Transwell invasion assay
Matrigel (1:8, BD, Lanzhou, Gansu, China) was coated on transwell inserts’ upper chamber (with the pore size of 8 µM, Nalge Nunc Intl., NY, USA) so as to perform the for invasion assays. Experimenters placed 3 × 104 cells into the upper chamber in RPMI-1640 (0.3 ml, without serum), and placed RPMI-1640 that contained 10% FBS in the lower chamber for being used as a chemoattractant. Cells that still were in the upper chambers were removed, then 0.3% crystal violet dye was used to stain these in lower chambers and PBS was used to wash them. A light microscope (× 40) assisted in counting the obtained images. Each assay was repeated three times.
The PARIS Kit (Life Technologies, Haidian, Beijing, China) assisted in separating the cytosolic and nuclear fractions of the two kinds of cells. After the extraction of total RNA from both fractions, RT-PCR was further carried out to examine DNAH17-AS1 expression ratios between the nuclear fraction and the cytoplasmic fraction. GAPDH and U6 were used as the controls.

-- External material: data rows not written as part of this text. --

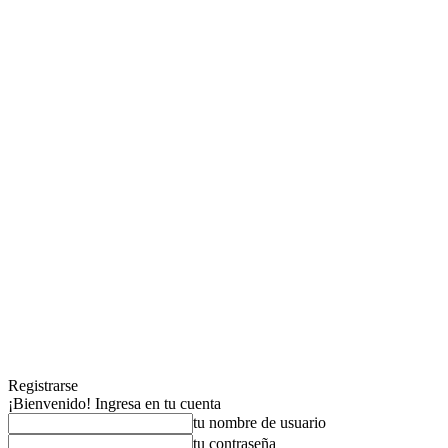
Registrarse
¡Bienvenido! Ingresa en tu cuenta
tu nombre de usuario
tu contraseña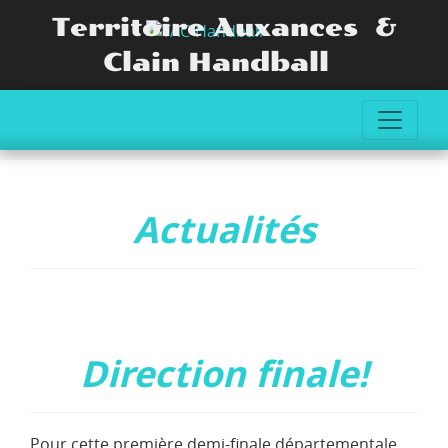
Territoire Auxances &
Clain Handball
Actualités
Direction finale!
Pour cette première demi-finale départementale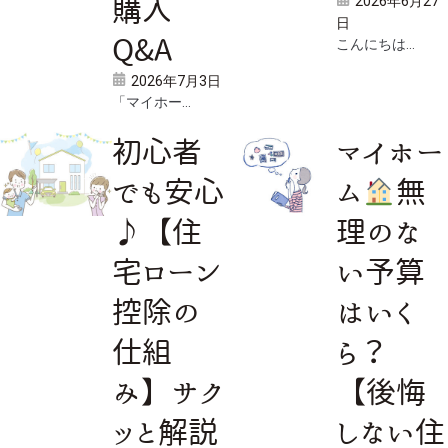
2026年6月27
購入
日
Q&A
こんにちは...
2026年7月3日
「マイホー...
初心者
マイホー
でも安心
ム
無
♪【住
理のな
宅ローン
い予算
控除の
はいく
仕組
ら？
み】サク
【後悔
ッと解説
しない住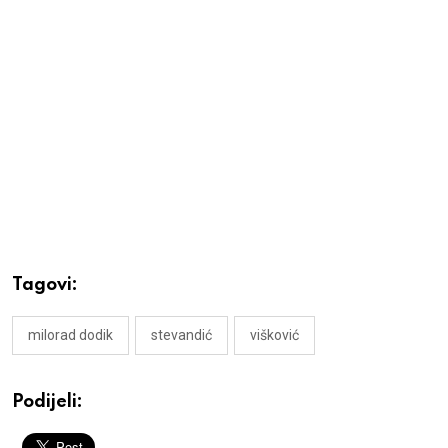
Tagovi:
milorad dodik
stevandić
višković
Podijeli: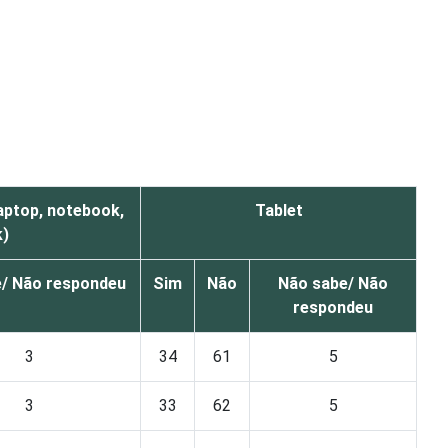
aptop, notebook,
Tablet
k)
/ Não respondeu
Sim
Não
Não sabe/ Não
respondeu
3
34
61
5
3
33
62
5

Luciferase reporter assays
Experimenters synthesized the full fragments or mutant of DNAH17-AS1 that contained putative miR-877-5p-binding sites in the DNAH17-AS1, followed by cloning them into downstream of the firefly luciferase gene in the pGL3 plasmids (Promega Corporation, Hangzhou, Zhejiang, China), with the name of pGL3-DNAH17-AS1-wild type (Wt) and pGL3-DNAH17-AS1-mutant (Mut). Also, PCR helped to amplify the 3’UTR of CCNA2 that contained predicted miR-877-5p -binding sites or mutant sites, which were then inserted into pGL3 plasmids, with the name of pGL3-miR-877-5p -3’UTR-Wt1, pGL3-miR-877-5p-3’UTR-Mut, pGL3- miR-877-5p-3’UTR-Wt2 and pGL3- miR-877-5p-3’UTR-Mut2. Cells grew in the 96-well plate, followed by being were co-transfected using Lipofectamie 2000 (Invitrogen, Suzhou, Jiangsu, China). Cells were harvested 48 h after being transfected and the Dual-Luciferase reporter assay system (Promega, Guangzhou, Guangdong, China) was employed for measuring the luciferase activity following manufacturer’s protocol.
SPSS software, version 19.0 (SPSS, Chicago, IL, USA) assisted in performing the statistical analysis. Chi-square test or student’s t-test helped to analyze the difference between the two groups. The multi-group comparison was performed using one-way analysis of variance. The paired comparison was performed by SNK approach. Receiver-operating characteristic (ROC) curves assisted in evaluating the performance of CCNA2 and DNAH17-AS1 to discriminate NSCLC specimens from normal lung tissues. The survival rate was calculated with the Kaplan-Meier method and the calculated survival rates were compared with the log-rank test. The significance of survival variables was analyzed using the Cox multivariate proportional hazards model. The value of p < 0.05 was considered with statistical significance.